Work order
Scan the data below for the string "centre". Show every line where it turns up.

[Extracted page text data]
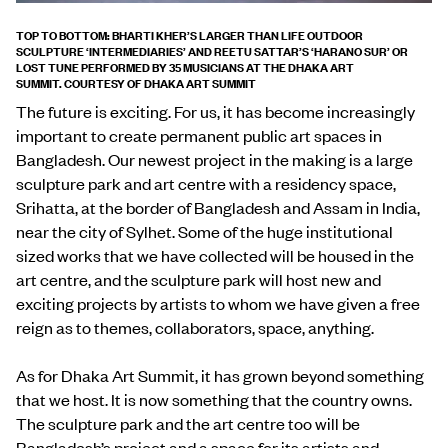
TOP TO BOTTOM: BHARTI KHER’S LARGER THAN LIFE OUTDOOR
SCULPTURE ‘
INTERMEDIARIES’ AND
REETU SATTAR’S ‘HARANO SUR’ OR
LOST TUNE PERFORMED BY 35 MUSICIANS AT THE DHAKA ART
SUMMIT.
COURTESY OF DHAKA ART SUMMIT
The future is exciting. For us, it has become increasingly
important to create permanent public art spaces in
Bangladesh. Our newest project in the making is a large
sculpture park and art centre with a residency space,
Srihatta, at the border of Bangladesh and Assam in India,
near the city of Sylhet. Some of the huge institutional
sized works that we have collected will be housed in the
art centre, and the sculpture park will host new and
exciting projects by artists to whom we have given a free
reign as to themes, collaborators, space, anything.
As for Dhaka Art Summit, it has grown beyond something
that we host. It is now something that the country owns.
The sculpture park and the art centre too will be
Bangladesh’s project and a space for its artists and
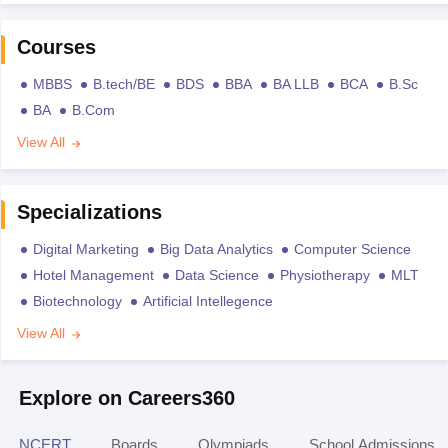
Courses
MBBS
B.tech/BE
BDS
BBA
BA LLB
BCA
B.Sc
BA
B.Com
View All
Specializations
Digital Marketing
Big Data Analytics
Computer Science
Hotel Management
Data Science
Physiotherapy
MLT
Biotechnology
Artificial Intellegence
View All
Explore on Careers360
NCERT
Boards
Olympiads
School Admissions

Expected answer
sculpture park and art centre with a residency space,
art centre, and the sculpture park will host new and
The sculpture park and the art centre too will be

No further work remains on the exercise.